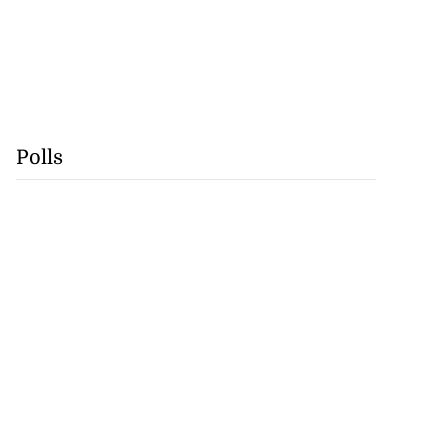
Polls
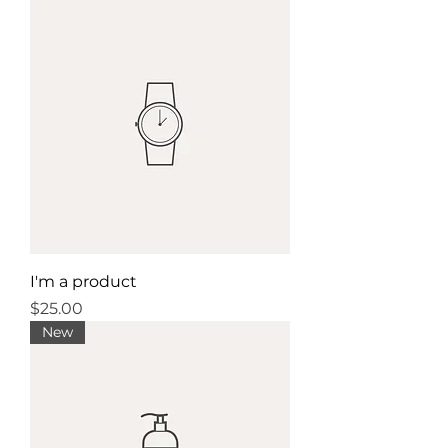
I'm a product
Price
$25.00
New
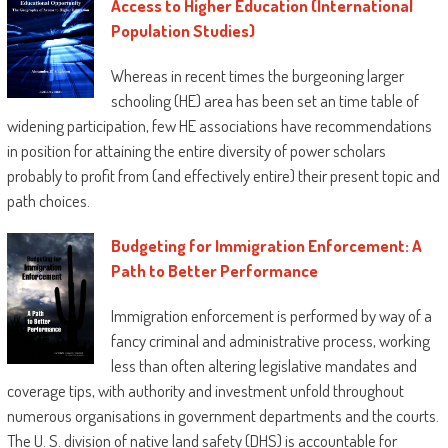
Access to Higher Education (International
Population Studies)
Whereas in recent times the burgeoning larger
schooling (HE) area has been set an time table of
widening participation, few HE associations have recommendations
in position for attaining the entire diversity of power scholars
probably to profit from (and effectively entire) their present topic and
path choices.
Budgeting for Immigration Enforcement: A
Path to Better Performance
Immigration enforcement is performed by way of a
fancy criminal and administrative process, working
less than often altering legislative mandates and
coverage tips, with authority and investment unfold throughout
numerous organisations in government departments and the courts.
The U. S. division of native land safety (DHS) is accountable for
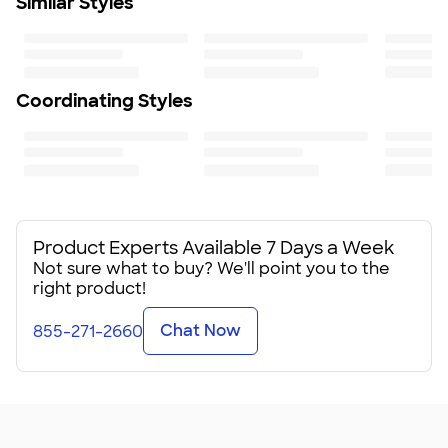
Similar Styles
Coordinating Styles
Product Experts Available 7 Days a Week
Not sure what to buy? We'll point you to the
right product!
Chat Now
855-271-2660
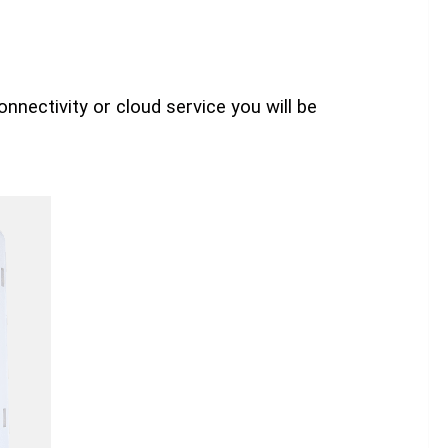
nnectivity or cloud service you will be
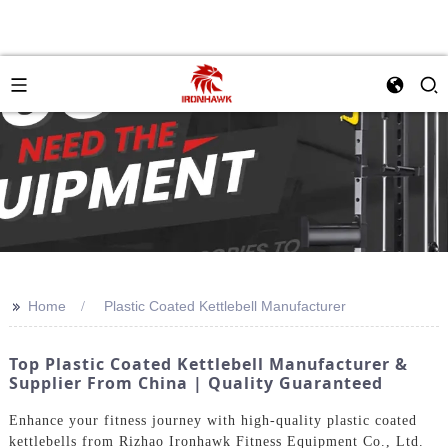
>>
Home
Plastic Coated Kettlebell Manufacturer
Top Plastic Coated Kettlebell Manufacturer &
Supplier From China | Quality Guaranteed
Enhance your fitness journey with high-quality plastic coated
kettlebells from Rizhao Ironhawk Fitness Equipment Co., Ltd.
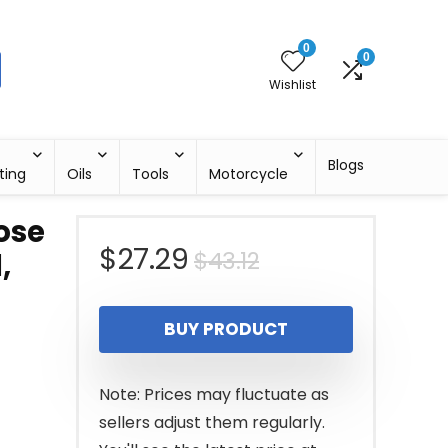
0
0
Wishlist
Blogs
ting
Oils
Tools
Motorcycle
Nose
Original
Current
$
27.29
$
43.12
,
price
price
BUY PRODUCT
was:
is:
$43.12.
$27.29.
Note: Prices may fluctuate as
sellers adjust them regularly.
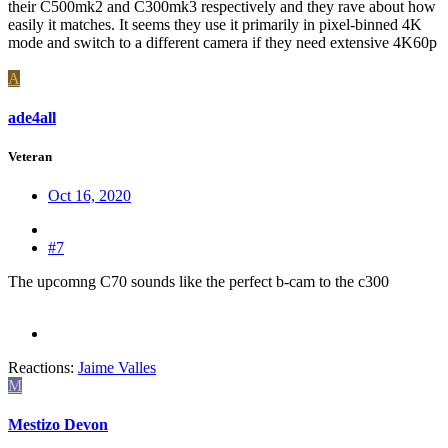
their C500mk2 and C300mk3 respectively and they rave about how
easily it matches. It seems they use it primarily in pixel-binned 4K
mode and switch to a different camera if they need extensive 4K60p
A
ade4all
Veteran
Oct 16, 2020
#7
The upcomng C70 sounds like the perfect b-cam to the c300
Reactions:
Jaime Valles
M
Mestizo Devon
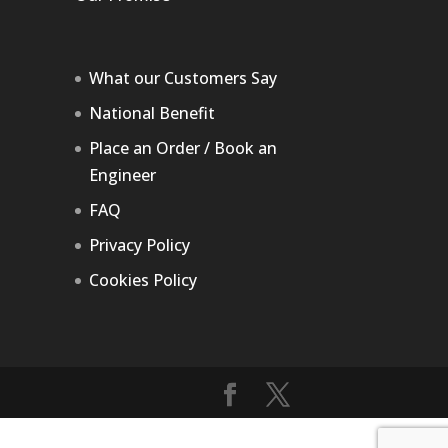
What our Customers Say
National Benefit
Place an Order / Book an
Engineer
FAQ
Privacy Policy
Cookies Policy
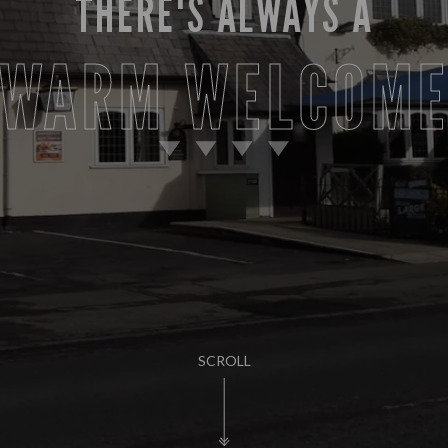
THERE'S ALWAYS A
WARM WELCOM
SCROLL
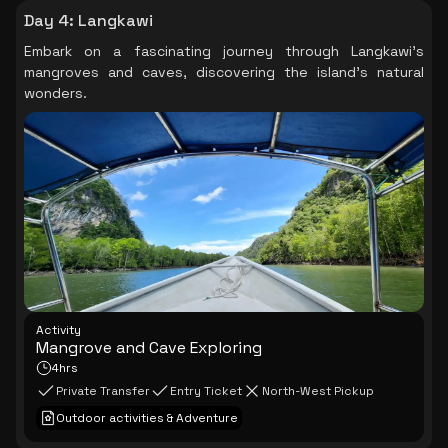
Day 4
:
Langkawi
Embark on a fascinating journey through Langkawi's
mangroves and caves, discovering the island's natural
wonders.
Activity
Mangrove and Cave Exploring
4hrs
Private Transfer
Entry Ticket
North-West Pickup
Outdoor activities & Adventure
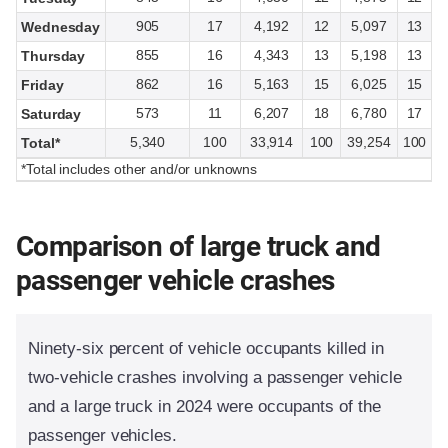
905
17
4,192
12
5,097
13
Wednesday
855
16
4,343
13
5,198
13
Thursday
862
16
5,163
15
6,025
15
Friday
573
11
6,207
18
6,780
17
Saturday
5,340
100
33,914
100
39,254
100
Total*
*Total includes other and/or unknowns
Comparison of large truck and
passenger vehicle crashes
Ninety-six percent of vehicle occupants killed in
two-vehicle crashes involving a passenger vehicle
and a large truck in 2024 were occupants of the
passenger vehicles.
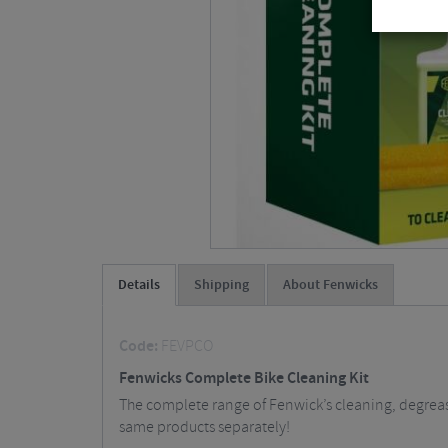
Details
Shipping
About Fenwicks
Code:
FEVPCO
Fenwicks Complete Bike Cleaning Kit
The complete range of Fenwick’s cleaning, degreasi
same products separately!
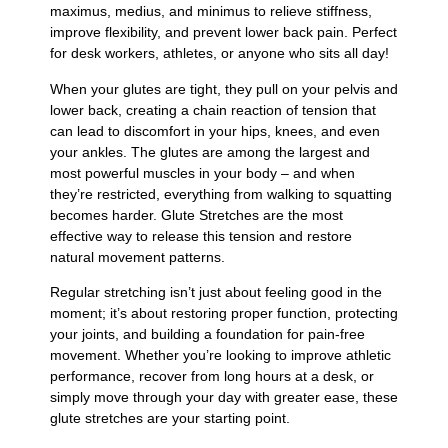
maximus, medius, and minimus to relieve stiffness,
improve flexibility, and prevent lower back pain. Perfect
for desk workers, athletes, or anyone who sits all day!
When your glutes are tight, they pull on your pelvis and
lower back, creating a chain reaction of tension that
can lead to discomfort in your hips, knees, and even
your ankles. The glutes are among the largest and
most powerful muscles in your body – and when
they’re restricted, everything from walking to squatting
becomes harder. Glute Stretches are the most
effective way to release this tension and restore
natural movement patterns.
Regular stretching isn’t just about feeling good in the
moment; it’s about restoring proper function, protecting
your joints, and building a foundation for pain-free
movement. Whether you’re looking to improve athletic
performance, recover from long hours at a desk, or
simply move through your day with greater ease, these
glute stretches are your starting point.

- - -

GOAL OF THE EXERCISE:
Exclude the images and output the lines above exactly.

EXPECTED OUTPUT:
Polls
I'm a product
Price
$25.00
New
Access to Higher Education (International
Population Studies)
Whereas in recent times the burgeoning larger
schooling (HE) area has been set an time table of
widening participation, few HE associations have recommendations
in position for attaining the entire diversity of power scholars
probably to profit from (and effectively entire) their present topic and
path choices.
Budgeting for Immigration Enforcement: A
Path to Better Performance
Immigration enforcement is performed by way of a
fancy criminal and administrative process, working
less than often altering legislative mandates and
coverage tips, with authority and investment unfold throughout
numerous organisations in government departments and the courts.
The U. S. division of native land safety (DHS) is accountable for
Similar Styles
Coordinating Styles
Product Experts Available 7 Days a Week
Not sure what to buy? We'll point you to the
right product!
Chat Now
855-271-2660
nnectivity or cloud service you will be
>>
Home
Plastic Coated Kettlebell Manufacturer
Top Plastic Coated Kettlebell Manufacturer &
Supplier From China | Quality Guaranteed
Enhance your fitness journey with high-quality plastic coated
kettlebells from Rizhao Ironhawk Fitness Equipment Co., Ltd.
0
0
Wishlist
Blogs
ting
Oils
Tools
Motorcycle
Nose
Original
Current
$
27.29
$
43.12
,
price
price
BUY PRODUCT
was:
is:
$43.12.
$27.29.
Note: Prices may fluctuate as
sellers adjust them regularly.
their C500mk2 and C300mk3 respectively and they rave about how
easily it matches. It seems they use it primarily in pixel-binned 4K
mode and switch to a different camera if they need extensive 4K60p
A
ade4all
Veteran
Oct 16, 2020
#7
The upcomng C70 sounds like the perfect b-cam to the c300
Reactions:
Jaime Valles
M
Mestizo Devon
What our Customers Say
National Benefit
Place an Order / Book an
Engineer
FAQ
Privacy Policy
Cookies Policy
THERE'S ALWAYS A
WARM WELCOM
SCROLL
Day 4
:
Langkawi
Embark on a fascinating journey through Langkawi's
mangroves and caves, discovering the island's natural
wonders.
Activity
Mangrove and Cave Exploring
4hrs
Private Transfer
Entry Ticket
North-West Pickup
Outdoor activities & Adventure
905
17
4,192
12
5,097
13
Wednesday
855
16
4,343
13
5,198
13
Thursday
862
16
5,163
15
6,025
15
Friday
573
11
6,207
18
6,780
17
Saturday
5,340
100
33,914
100
39,254
100
Total*
*Total includes other and/or unknowns
Comparison of large truck and
passenger vehicle crashes
Ninety-six percent of vehicle occupants killed in
two-vehicle crashes involving a passenger vehicle
and a large truck in 2024 were occupants of the
passenger vehicles.
Details
Shipping
About Fenwicks
Code:
FEVPCO
Fenwicks Complete Bike Cleaning Kit
The complete range of Fenwick’s cleaning, degreasi
same products separately!
maximus, medius, and minimus to relieve stiffness,
improve flexibility, and prevent lower back pain. Perfect
for desk workers, athletes, or anyone who sits all day!
When your glutes are tight, they pull on your pelvis and
lower back, creating a chain reaction of tension that
can lead to discomfort in your hips, knees, and even
your ankles. The glutes are among the largest and
most powerful muscles in your body – and when
they’re restricted, everything from walking to squatting
becomes harder. Glute Stretches are the most
effective way to release this tension and restore
natural movement patterns.
Regular stretching isn’t just about feeling good in the
moment; it’s about restoring proper function, protecting
your joints, and building a foundation for pain-free
movement. Whether you’re looking to improve athletic
performance, recover from long hours at a desk, or
simply move through your day with greater ease, these
glute stretches are your starting point.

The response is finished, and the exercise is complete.